Call sites look like getProvider(provider).myMethod(...). The factory auto-falls back to the other provider if the requested one's API key is empty.

Adding an API route

  1. Create src/app/api/<path>/route.ts.

  2. Export HTTP methods wrapped in wrap() from @/lib/api:

    import { NextResponse } from "next/server";
    import { z } from "zod";
    import { wrap } from "@/lib/api";
    
    export const runtime = "nodejs";
    export const maxDuration = 60;   // for LLM-calling routes, use 120 or 180
    
    const body = z.object({ ... });
    
    export const POST = wrap(async (req: Request) => {
      const parsed = body.safeParse(await req.json());
      if (!parsed.success) return NextResponse.json({ error: parsed.error.flatten() }, { status: 400 });
      const result = await myRepoFunction(parsed.data);
      return NextResponse.json(result);
    });
  3. For dynamic routes, Next 15 async params:

    export const PATCH = wrap(async (req, ctx: { params: Promise<{ id: string }> }) => {
      const { id } = await ctx.params;
      ...
    });
  4. Client code parses responses defensively:

    const text = await res.text();
    const json = text ? JSON.parse(text) : null;
    if (!res.ok) throw new Error(json?.error ?? `failed (${res.status})`);

    wrap() guarantees every error comes back as { error: "..." } so this pattern never hits "Unexpected end of JSON input".

Adding a page

  1. src/app/<route>/page.tsx as a server component, export const dynamic = "force-dynamic" when it reads DB.
  2. Fetch data via repo functions, pass as props to client components.
  3. Add to the nav array in src/app/layout.tsx.

Coding conventions

  • TypeScript strict, no any. Use unknown and narrow with predicates or zod.
  • No emoji in source or docs unless the user explicitly asks.
  • Tailwind tokens, not hex: bg-[var(--background)], text-[var(--muted-foreground)], border-[var(--border)], text-[var(--accent)], text-[var(--success)], text-[var(--warning)], text-[var(--danger)].
  • Client errors go through sonner's toast.error(...); never console.error only.
  • Radix primitives for any dialog, dropdown, tabs, select.

Testing

There is no automated test suite yet. Manual smoke test after any change:

unset NODE_ENV
npx next build                                             # type-check + build
docker compose up -d --build app
source .env
curl -s http://127.0.0.1:${APP_PORT}/api/health            # expect providers true where keys set

Follow-up issue: add GitHub Actions CI for typecheck + build.

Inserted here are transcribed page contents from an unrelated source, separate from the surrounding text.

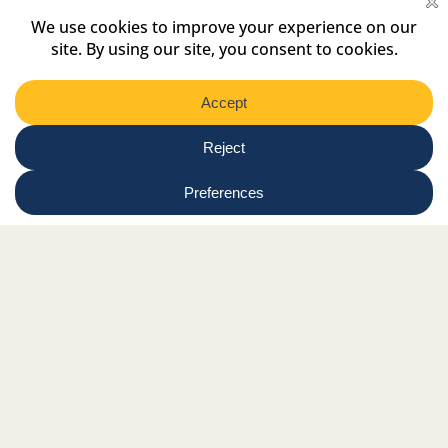
Select
Region
Submit
Facebook Link
Twitter Link
Instagram Link
Tiktok Link
Linkedin Link
Youtube Link
Shop
Online tutor login
Nationwide news & events
Contact us
Resource Hub
Privacy Policy
Get Involved
Donate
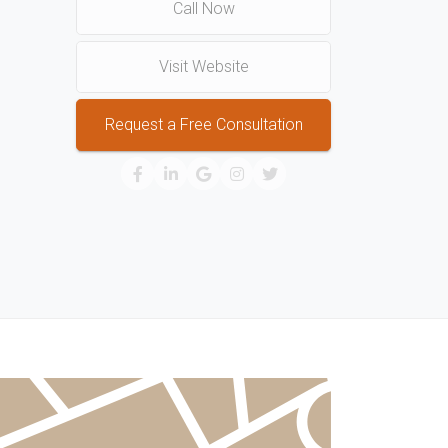
Call Now
Visit Website
Request a Free Consultation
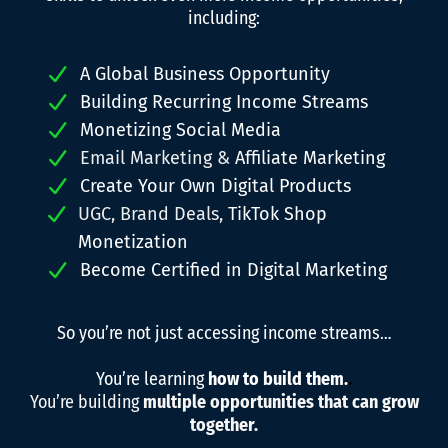
including:
A Global Business Opportunity
Building Recurring Income Streams
Monetizing Social Media
Email Marketing &
Affiliate Marketing
Create Your Own Digital Products
UGC, Brand Deals,
TikTok Shop
Monetization
Become Certified in Digital Marketing
So you’re not just accessing income streams…
You’re learning
how to build them.
.
You’re building
multiple opportunities that can grow
together.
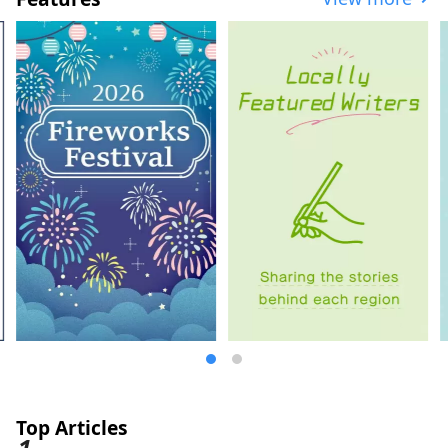
dishes, will satisfy your soul. It's about
two hours by Shinkansen from Tokyo. Why
not take a leisurely trip to experience the
warmth of nature and people?
Top Articles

Regenerating doc screenshots

The 11 page screenshots are captured by doc/scripts/capture-screenshots.mjs using the container's baked-in Playwright. Before running, swap the profile to dummy values (Jane Doe / jane.doe@example.com / clear avatarPath) so nothing personal lands in the images. After running, restore the real profile.

docker cp doc/scripts/capture-screenshots.mjs rolehunter-app-1:/app/capture.mjs
docker compose exec -T app sh -c 'cd /app && mkdir -p /app/shots && APP_URL=http://127.0.0.1:3000 OUT_DIR=/app/shots node capture.mjs'
docker compose cp app:/app/shots /tmp/shots
cp /tmp/shots/*.png doc/images/

Where to look for known follow-ups

All unimplemented items are filed as issues on the repo:

  • enhancement,ai — LLM-side features (gap flashcards, insert-bullet sidebar, pgvector canonicalisation).
  • enhancement,ux — UX polish (two-column Modern CV, multi-select bulk actions).
  • enhancement,integration — third-party integrations (.ics export, email send, LinkedIn clipper).
  • infra — CI, Docker publish, retries, backups.
  • accessibility — a11y audit across tables and modals.

PRs welcome. Keep them tight and scoped to one issue where possible.